What do you mean by HD Lite? The website indicates just one HD package, at $10.99/month.


----------



## Fl_Gulfer (Apr 28, 2005)

Yep thats HD Lite if you pay 23$ for Showtime and HBO you get 2 more HD Channels


----------



## n8dagr8 (Aug 14, 2004)

Poochie said:


> What do you mean by HD Lite?


HD Lite is what many of us refer to D* and the rests HD broadcast. They "water down" the signal so they can fit more "stuff" onto the sat. making the HD picture not "real HD". That help any?


----------



## Poochie (Jun 8, 2004)

"No."


----------



## n8dagr8 (Aug 14, 2004)

Poochie said:


> "No."


 

HDLite is just the nickname for the HD channels on D* (no new package or anything like that). It has to do with the down rezzing and reduced bitrate from compression and etc. that D* does so that they can cram more channels onto the sats. that they have up.

Think of it like this: Instead of 3 channels at 100%, D* uses 4 channels at 75%. That way they can fit more channels onto a transponder.

Search here - http://www.avsforum.com if you want to get more detailed info or find links to sites that show the resolution and bitrate of the different channels.


----------



## rrbhokies (May 10, 2004)

Quick question. I live in the Washington, D.C. area. What HD Locals would I be able to get if I was to buy the HD receiver? Other than HBO and ESPN, the only other stuff I'm interested in getting in HD are ABC, CBS, Fox and NBC. However, I heard that only a couple of those are available in HD through Directv.


----------



## mjferguson (Feb 3, 2004)

Thinking about jumping on this deal, but have a couple of quick questions.
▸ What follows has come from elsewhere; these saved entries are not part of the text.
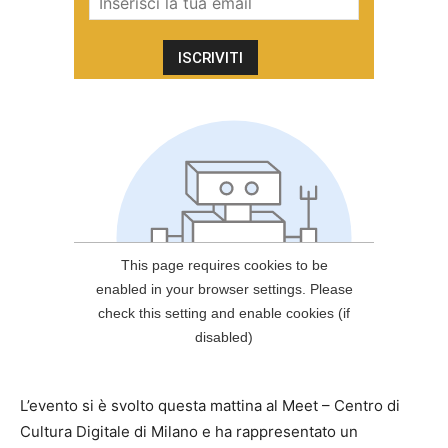
L’evento si è svolto questa mattina al Meet – Centro di
Cultura Digitale di Milano e ha rappresentato un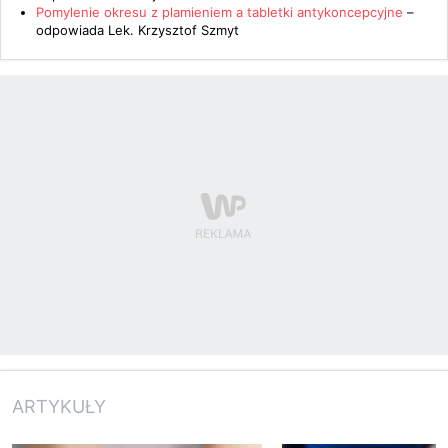
Pomylenie okresu z plamieniem a tabletki antykoncepcyjne
–
odpowiada
Lek. Krzysztof Szmyt
ARTYKUŁY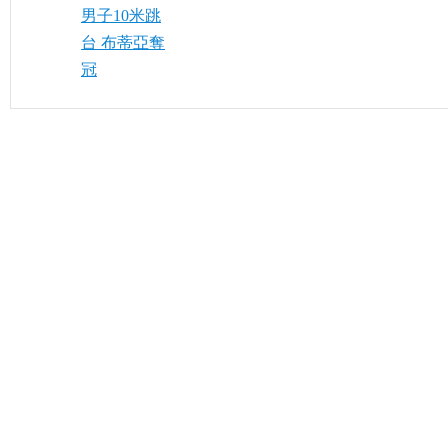
男子10米跳
台 布蒂亞奪
冠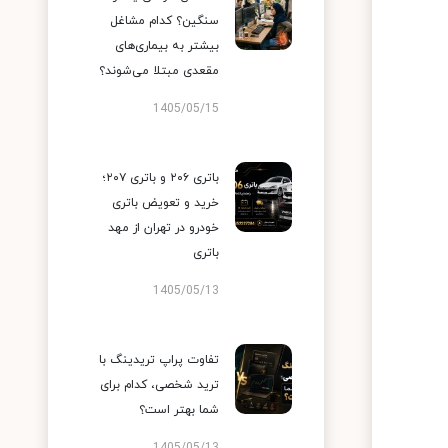
سنگین؟ کدام مشاغل
بیشتر به بیماری‌های
مقعدی مبتلا می‌شوند؟
1405/05/15
باتری ۲۰۶ و باتری ۲۰۷؛
خرید و تعویض باتری
خودرو در تهران از مهد
باتری
1405/05/13
تفاوت پراپ تریدینگ با
ترید شخصی، کدام برای
شما بهتر است؟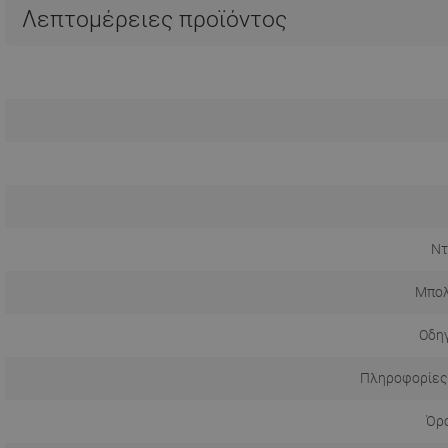
Λεπτομέρειες προϊόντος
Ντ
Μπολ
Οδηγ
Πληροφορίες
Όρο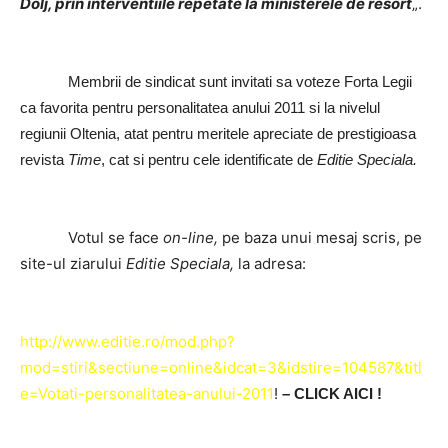
Dolj, prin interventiile repetate la ministerele de resort
„.
Membrii de sindicat sunt invitati sa voteze Forta Legii
ca favorita pentru personalitatea anului 2011 si la nivelul
regiunii Oltenia, atat pentru meritele apreciate de prestigioasa
revista
Time
, cat si pentru cele identificate de
Editie Speciala.
Votul se face
on-line,
pe baza unui mesaj scris, pe
site-ul ziarului
Editie Speciala,
la adresa:
http://www.editie.ro/mod.php?
mod=stiri&sectiune=online&idcat=3&idstire=104587&titl
e=Votati-personalitatea-anului-2011
!
– CLICK AICI !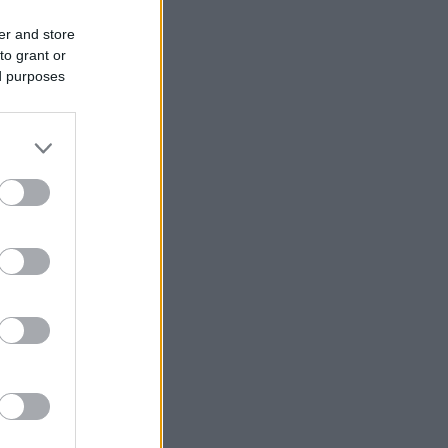
er and store
to grant or
ed purposes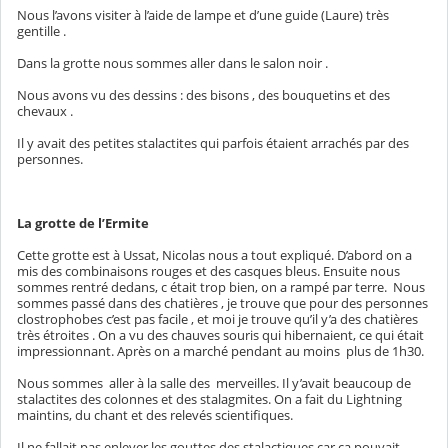
Nous l’avons visiter à l’aide de lampe et d’une guide (Laure) très
gentille .
Dans la grotte nous sommes aller dans le salon noir .
Nous avons vu des dessins : des bisons , des bouquetins et des
chevaux .
Il y avait des petites stalactites qui parfois étaient arrachés par des
personnes.
La grotte de l’Ermite
Cette grotte est à Ussat, Nicolas nous a tout expliqué. D’abord on a
mis des combinaisons rouges et des casques bleus. Ensuite nous
sommes rentré dedans, c était trop bien, on a rampé par terre.
Nous
sommes passé dans des chatières , je trouve que pour des personnes
clostrophobes c’est pas facile , et moi je trouve qu’il y’a des chatières
très étroites . On a vu des chauves souris qui hibernaient, ce qui était
impressionnant. Après on a marché pendant au moins
plus de 1h30.
Nous sommes
aller à la salle des
merveilles. Il y’avait beaucoup de
stalactites des colonnes et des stalagmites. On a fait du Lightning
maintins, du chant et des relevés scientifiques.
Il ne fallait pas enlever les gouttes des stalactiques car ça pouvait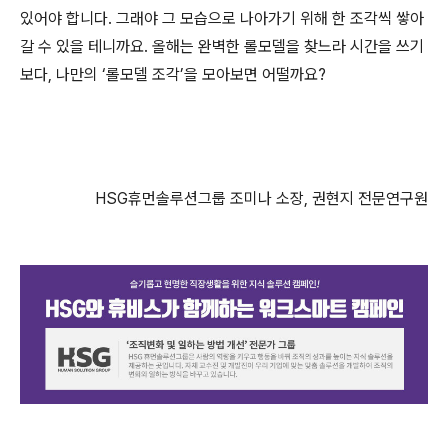
있어야 합니다. 그래야 그 모습으로 나아가기 위해 한 조각씩 쌓아
갈 수 있을 테니까요. 올해는 완벽한 롤모델을 찾느라 시간을 쓰기
보다, 나만의 ‘롤모델 조각’을 모아보면 어떨까요?
HSG휴먼솔루션그룹 조미나 소장, 권현지 전문연구원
I have a 3 lnb dish, what is the setup like for this systems? I assume I will need another line run at the very least?

Will it record OTA HD?

I currently have a Hughes HD box. Will the SD picture be as good? I am happy with this box using DVI cable.


----------



## reubenray (Jun 27, 2002)

Is this deal still going? I was about to jump when Katrina hit. Now it will be about a month before I can get anything.


----------



## durl (Mar 27, 2003)

And while a lot of people complain about the reduced bitrate, there are others who are temporarily content to believe that "HD Lite" is better than no HD at all. Personally, I would MUCH rather watch ESPN-HD programs over their SD version. But I know that the providers won't address the issue unless people let them know that they're not happy with reduced bitrates...so have at it.


----------



## Vin (Mar 29, 2004)

mjferguson said:


> Thinking about jumping on this deal, but have a couple of quick questions.
> 
> I have a 3 lnb dish, what is the setup like for this systems? I assume I will need another line run at the very least?


You'll need two lines for the two sat tuners in addition to an OTA line, which could be a dedicated line or could be combined with one of the sat lines by using diplexers.



mjferguson said:


> Will it record OTA HD?


Yes, in addition to the two sat tuners the HR10-250 also has two OTA tuners that it can record from (only one OTA line is required though since the OTA signal is split internally).



mjferguson said:


> I currently have a Hughes HD box. Will the SD picture be as good? I am happy with this box using DVI cable.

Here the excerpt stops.